Seorang tersangka diamankan oleh Subnit 2 Unit 1. Setelah dilakukan penggeledahan, polisi menemukan sabu yang disimpan di dalam tas.
“Dalam Operasi Nila 2026 Subnit 2 Unit 1 berhasil mengamankan seorang tersangka di Jalan Kayu Ramin RT 7/1 Utan Kayu Utara, Matraman. Kemudian dilakukan penggeledahan dan ditemukan barang bukti sabu di dalam tas,” kata Kasat Narkoba Polres Metro Jakarta Timur Kompol Dedi Herdiana di Jakarta, Kamis.
Penemuan barang bukti dalam penggeledahan menjadi bagian dari proses pembuktian perkara. Penyidik selanjutnya dapat mendalami asal barang, rencana peredaran, serta kemungkinan pihak lain yang berkaitan dengan tersangka.
Empat tersangka obat daftar G ditangkap di Tanah Abang
Polres Metro Jakarta Pusat juga menangani dugaan peredaran obat golongan keras atau daftar G di kawasan Tanah Abang. Empat tersangka ditangkap, sementara barang bukti yang disita mencapai 74.997 butir obat dari berbagai jenis.
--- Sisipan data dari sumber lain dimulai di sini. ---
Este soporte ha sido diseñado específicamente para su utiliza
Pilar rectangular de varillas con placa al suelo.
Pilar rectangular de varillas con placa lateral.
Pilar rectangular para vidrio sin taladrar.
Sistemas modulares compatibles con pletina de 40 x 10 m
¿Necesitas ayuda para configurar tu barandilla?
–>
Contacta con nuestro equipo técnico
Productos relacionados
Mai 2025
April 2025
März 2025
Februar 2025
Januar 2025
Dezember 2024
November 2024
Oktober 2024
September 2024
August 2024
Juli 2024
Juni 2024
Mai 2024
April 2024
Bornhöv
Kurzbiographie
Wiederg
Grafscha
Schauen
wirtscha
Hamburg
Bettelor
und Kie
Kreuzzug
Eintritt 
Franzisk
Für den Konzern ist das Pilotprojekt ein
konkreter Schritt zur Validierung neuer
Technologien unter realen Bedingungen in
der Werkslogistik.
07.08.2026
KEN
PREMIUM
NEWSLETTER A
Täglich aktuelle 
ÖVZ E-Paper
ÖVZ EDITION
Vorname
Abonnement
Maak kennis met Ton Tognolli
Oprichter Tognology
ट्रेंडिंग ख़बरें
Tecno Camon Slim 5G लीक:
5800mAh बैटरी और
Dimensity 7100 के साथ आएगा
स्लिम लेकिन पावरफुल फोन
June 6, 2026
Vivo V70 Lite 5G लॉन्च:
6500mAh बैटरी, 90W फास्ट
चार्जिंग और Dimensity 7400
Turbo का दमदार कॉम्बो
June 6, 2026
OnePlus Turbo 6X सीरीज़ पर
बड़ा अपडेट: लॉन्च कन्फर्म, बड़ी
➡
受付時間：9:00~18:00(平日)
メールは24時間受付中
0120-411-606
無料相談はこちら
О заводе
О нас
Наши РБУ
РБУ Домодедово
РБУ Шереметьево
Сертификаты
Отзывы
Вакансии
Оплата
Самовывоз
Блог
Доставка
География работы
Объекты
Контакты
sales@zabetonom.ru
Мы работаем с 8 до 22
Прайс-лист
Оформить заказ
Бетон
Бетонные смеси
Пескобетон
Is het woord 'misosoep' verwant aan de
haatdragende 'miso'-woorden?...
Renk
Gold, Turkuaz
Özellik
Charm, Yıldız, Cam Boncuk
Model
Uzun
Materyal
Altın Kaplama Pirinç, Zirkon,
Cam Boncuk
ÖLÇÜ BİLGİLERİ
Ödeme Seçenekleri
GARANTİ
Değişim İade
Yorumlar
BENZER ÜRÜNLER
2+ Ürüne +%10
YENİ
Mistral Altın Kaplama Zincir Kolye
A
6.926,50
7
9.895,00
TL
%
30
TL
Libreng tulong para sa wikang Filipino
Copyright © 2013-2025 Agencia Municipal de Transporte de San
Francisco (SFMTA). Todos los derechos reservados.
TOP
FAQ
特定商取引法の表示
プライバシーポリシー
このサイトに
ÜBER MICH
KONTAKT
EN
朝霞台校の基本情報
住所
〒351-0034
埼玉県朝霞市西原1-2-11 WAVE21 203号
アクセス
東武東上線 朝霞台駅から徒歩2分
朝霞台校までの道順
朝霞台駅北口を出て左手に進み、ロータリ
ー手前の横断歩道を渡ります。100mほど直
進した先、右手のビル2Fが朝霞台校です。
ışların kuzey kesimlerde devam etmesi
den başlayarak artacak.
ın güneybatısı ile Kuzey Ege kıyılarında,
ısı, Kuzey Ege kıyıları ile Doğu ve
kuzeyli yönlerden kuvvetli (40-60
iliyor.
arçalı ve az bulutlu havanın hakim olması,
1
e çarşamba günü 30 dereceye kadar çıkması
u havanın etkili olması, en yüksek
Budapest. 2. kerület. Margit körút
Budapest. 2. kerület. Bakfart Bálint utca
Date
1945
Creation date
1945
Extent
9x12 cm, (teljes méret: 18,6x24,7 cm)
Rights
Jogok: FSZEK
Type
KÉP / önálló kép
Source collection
Pengungkapan perkara bermula dari informasi mengenai transaksi obat daftar G di sekitar Pasar Tanah Abang Blok G. Kawasan perdagangan yang ramai membutuhkan perhatian khusus karena tingginya aktivitas jual beli dapat dimanfaatkan untuk menyamarkan transaksi ilegal.
Penanganan kasus obat keras memiliki arti penting bagi keselamatan publik. Obat yang penggunaannya seharusnya berada dalam pengawasan dapat menimbulkan risiko ketika beredar secara bebas, terutama jika pembeli tidak memperoleh informasi penggunaan yang tepat maupun pengawasan tenaga kesehatan.
Warga dapat berperan dengan melaporkan aktivitas mencurigakan yang diduga berkaitan dengan narkotika atau penjualan obat ilegal. Informasi yang disampaikan kepada aparat dapat membantu membuka penyelidikan, sekaligus mencegah peredaran barang berbahaya meluas ke lingkungan sekitar.
Related Reading
Frequently Asked Questions
What is Kriminal kemarin pasutri pengedar sabu dan kasus?
Kriminal kemarin pasutri pengedar sabu dan kasus is the main topic of this guide. The article explains the context, practical details, and next steps readers should understand.
Why does Kriminal kemarin pasutri pengedar sabu dan kasus matter?
Kriminal kemarin pasutri pengedar sabu dan kasus matters because readers are looking for a useful answer, not just a short summary. Good content should match search intent and help them decide what to do next.